Closure/Summary/Conclusion (Tie in Objectives)
Today you were acquainted with Carbon Dioxide (CO2) cars. You discovered the proper record
keeping technique for a neat and organized CO2 car unit notebook. You also took a look at what
materials will be used, as well as, specifications that will be required to follow while designing
and building your car. You gathered ideas from examples of other cars that have been built in
the past. The last thing we discussed as a class was CO2 car terminology. We began to
understand what processes were taking place and how we could make a really fast CO2 car.
Evaluation: (Authentic forms of Evaluation, Quizzes, or Written Exam)
1. There will be a quiz next class period over today’s objectives.
Assignments: (Student Activities Involved in Lesson/Designed to Meet Objectives)
1. Students will write a reflection in response to handout 1A (stating three goals for this unit
and two things that they learned today). Students will research Newton’s Third Law in
more depth and write a paragraph of what they discovered with in the paper. The paper
will need to be 1-2 pages in length.
2. Vocabulary Sheet should be kept in your notebook and needs to be completed by the
end the last class of the CO2 car unit. Students can research them or get them during
lecture. We discuss each one and students will be responsible for several of these words
on quizzes and tests.
Lesson Reflection
The lesson went well. I simply laid out expectations for the unit and discussed CO2 Cars
broadly to get them introduced to the unit. We spent a great deal of time on notebook
organization and the importance of not losing anything that they do in this class. We also took a
look at cars students have done in the past. My main purpose of the class was to get them
excited and thinking about type of car they will design and build.

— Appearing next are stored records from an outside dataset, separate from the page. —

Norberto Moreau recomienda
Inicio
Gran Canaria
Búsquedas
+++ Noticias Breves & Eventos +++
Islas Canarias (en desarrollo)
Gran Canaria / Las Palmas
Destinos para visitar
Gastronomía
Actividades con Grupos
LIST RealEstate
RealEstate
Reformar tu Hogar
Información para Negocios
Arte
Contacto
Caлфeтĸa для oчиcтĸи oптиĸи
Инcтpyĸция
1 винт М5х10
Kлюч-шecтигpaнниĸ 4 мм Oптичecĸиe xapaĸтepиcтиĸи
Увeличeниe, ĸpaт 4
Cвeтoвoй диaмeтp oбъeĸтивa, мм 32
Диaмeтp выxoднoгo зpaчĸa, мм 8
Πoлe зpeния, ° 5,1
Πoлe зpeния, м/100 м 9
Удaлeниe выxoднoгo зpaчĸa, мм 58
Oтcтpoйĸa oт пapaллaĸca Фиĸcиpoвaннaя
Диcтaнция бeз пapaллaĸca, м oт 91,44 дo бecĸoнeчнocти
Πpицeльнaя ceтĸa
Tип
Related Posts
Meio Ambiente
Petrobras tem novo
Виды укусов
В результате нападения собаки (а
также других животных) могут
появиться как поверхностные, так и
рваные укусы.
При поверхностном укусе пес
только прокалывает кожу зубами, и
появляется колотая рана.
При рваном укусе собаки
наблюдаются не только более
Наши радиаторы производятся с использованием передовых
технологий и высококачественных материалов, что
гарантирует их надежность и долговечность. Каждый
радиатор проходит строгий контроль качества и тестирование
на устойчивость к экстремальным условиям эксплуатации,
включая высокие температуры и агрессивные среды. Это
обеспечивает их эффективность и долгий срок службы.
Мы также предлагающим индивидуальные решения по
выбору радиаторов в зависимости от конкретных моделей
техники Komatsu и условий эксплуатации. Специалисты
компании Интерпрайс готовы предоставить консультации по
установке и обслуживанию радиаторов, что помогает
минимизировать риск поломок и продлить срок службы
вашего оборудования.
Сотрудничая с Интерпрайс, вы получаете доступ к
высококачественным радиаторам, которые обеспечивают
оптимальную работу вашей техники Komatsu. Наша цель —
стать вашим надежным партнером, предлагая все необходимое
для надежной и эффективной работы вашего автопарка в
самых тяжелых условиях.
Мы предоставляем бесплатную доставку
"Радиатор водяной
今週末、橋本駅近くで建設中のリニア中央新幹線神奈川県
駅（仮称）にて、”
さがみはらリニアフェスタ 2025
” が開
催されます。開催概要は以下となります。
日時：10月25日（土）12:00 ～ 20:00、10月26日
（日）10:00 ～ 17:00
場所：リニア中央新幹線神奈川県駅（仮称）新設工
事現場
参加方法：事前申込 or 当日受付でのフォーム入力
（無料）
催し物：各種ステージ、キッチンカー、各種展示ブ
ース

After finishing this class period, I realized that it would have been a great idea to demonstrate the
CO2 cars the students would race. This is why I added it to the lesson as the anticipatory set.
After watching students race their cars at the end of the unit, I realized that if I had demonstrated
two cars racing in the beginning of the unit they would have been more excited and followed
instructions better, which would have allowed them to race earlier. The students loved racing
their cars and took pride in them. I know this would have helped cast the vision more clearly had
I demonstrated the final product at the beginning.